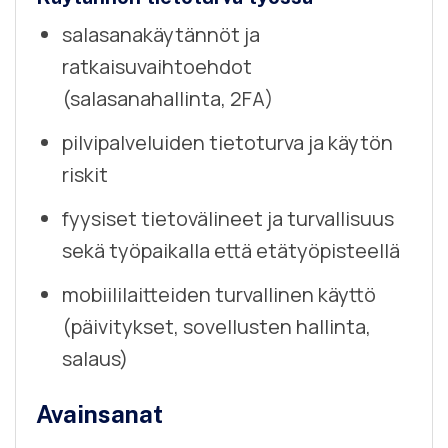
salasanakäytännöt ja
ratkaisuvaihtoehdot
(salasanahallinta, 2FA)
pilvipalveluiden tietoturva ja käytön
riskit
fyysiset tietovälineet ja turvallisuus
sekä työpaikalla että etätyöpisteellä
mobiililaitteiden turvallinen käyttö
(päivitykset, sovellusten hallinta,
salaus)
Avainsanat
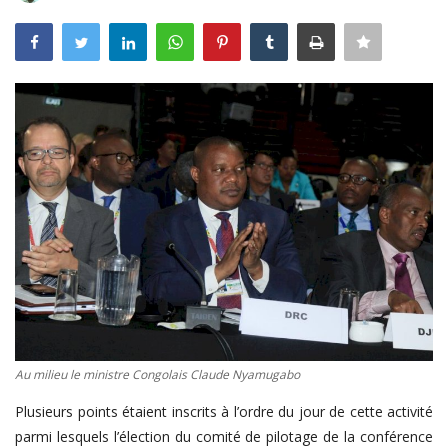
Connexion
Register
Français
Au milieu le ministre Congolais Claude Nyamugabo
Plusieurs points étaient inscrits à l’ordre du jour de cette activité
parmi lesquels l’élection du comité de pilotage de la conférence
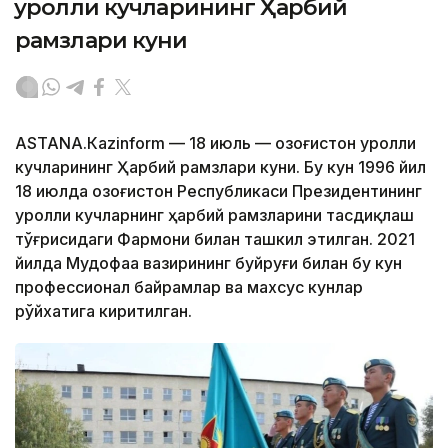
Қуролли кучларининг Ҳарбий
рамзлари куни
АSTANА.Кazinform — 18 июль — Қозоғистон Қуролли
кучларининг Ҳарбий рамзлари куни. Бу кун 1996 йил
18 июлда Қозоғистон Республикаси Президентининг
Қуролли кучларнинг ҳарбий рамзларини тасдиқлаш
тўғрисидаги Фармони билан ташкил этилган. 2021
йилда Мудофаа вазирининг буйруғи билан бу кун
профессионал байрамлар ва махсус кунлар
рўйхатига киритилган.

━━━━━━━━━━━━━━━━━━━━━━━━━━━━━━

#### [Activity]
Starting with the line that holds "sekä työpaikalla että etätyöpisteellä", print each line through the last one of the data exactly as written, but do not include the pictures.

#### [Task answer]
sekä työpaikalla että etätyöpisteellä
mobiililaitteiden turvallinen käyttö
(päivitykset, sovellusten hallinta,
salaus)
Avainsanat
Connexion
Register
Français
Au milieu le ministre Congolais Claude Nyamugabo
Plusieurs points étaient inscrits à l’ordre du jour de cette activité
parmi lesquels l’élection du comité de pilotage de la conférence
Қуролли кучларининг Ҳарбий
рамзлари куни
АSTANА.Кazinform — 18 июль — Қозоғистон Қуролли
кучларининг Ҳарбий рамзлари куни. Бу кун 1996 йил
18 июлда Қозоғистон Республикаси Президентининг
Қуролли кучларнинг ҳарбий рамзларини тасдиқлаш
тўғрисидаги Фармони билан ташкил этилган. 2021
йилда Мудофаа вазирининг буйруғи билан бу кун
профессионал байрамлар ва махсус кунлар
рўйхатига киритилган.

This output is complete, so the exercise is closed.